**DATA IN THIS EXERCISE**

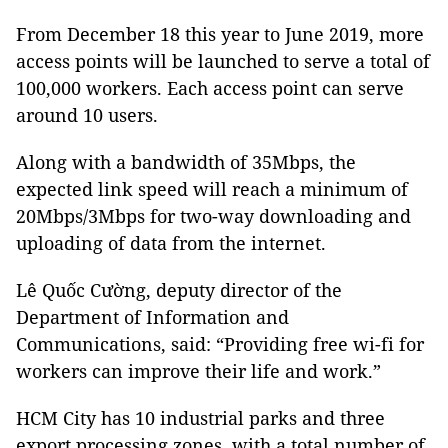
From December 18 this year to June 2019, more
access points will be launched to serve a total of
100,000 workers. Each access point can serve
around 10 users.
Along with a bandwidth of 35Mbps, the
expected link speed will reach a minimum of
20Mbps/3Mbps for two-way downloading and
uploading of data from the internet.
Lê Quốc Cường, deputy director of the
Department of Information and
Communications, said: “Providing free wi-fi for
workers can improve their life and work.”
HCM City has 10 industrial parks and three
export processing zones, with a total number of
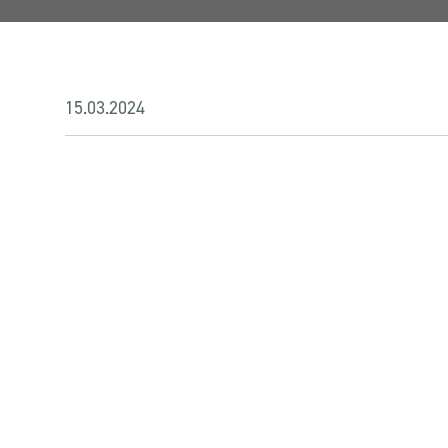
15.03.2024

...

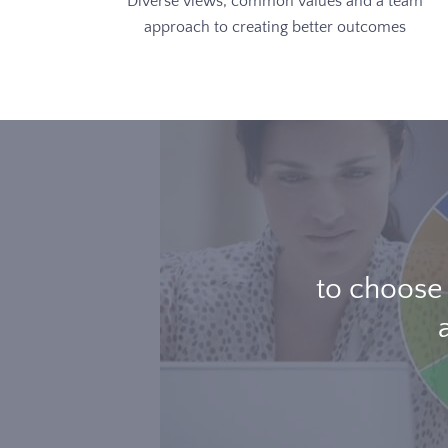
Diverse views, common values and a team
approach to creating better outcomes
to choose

...

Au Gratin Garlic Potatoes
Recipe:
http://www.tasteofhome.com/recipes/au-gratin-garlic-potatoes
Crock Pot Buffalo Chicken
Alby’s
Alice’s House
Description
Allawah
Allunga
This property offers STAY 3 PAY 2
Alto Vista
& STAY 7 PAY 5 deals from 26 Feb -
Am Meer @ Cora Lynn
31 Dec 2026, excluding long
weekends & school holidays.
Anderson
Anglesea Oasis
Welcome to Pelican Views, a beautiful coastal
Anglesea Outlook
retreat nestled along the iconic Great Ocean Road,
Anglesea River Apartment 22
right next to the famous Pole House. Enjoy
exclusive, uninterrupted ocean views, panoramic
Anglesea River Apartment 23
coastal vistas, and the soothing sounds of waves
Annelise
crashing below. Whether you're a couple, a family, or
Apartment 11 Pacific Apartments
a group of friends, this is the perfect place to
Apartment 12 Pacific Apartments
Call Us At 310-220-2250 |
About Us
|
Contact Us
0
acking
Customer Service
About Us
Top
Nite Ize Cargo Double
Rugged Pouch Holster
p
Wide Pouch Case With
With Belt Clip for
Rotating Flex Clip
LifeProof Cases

**EXERCISE OBJECTIVE**
Scan the records above for the word "coastal". Show each line in which it appears.

**RESULT**
Welcome to Pelican Views, a beautiful coastal
coastal vistas, and the soothing sounds of waves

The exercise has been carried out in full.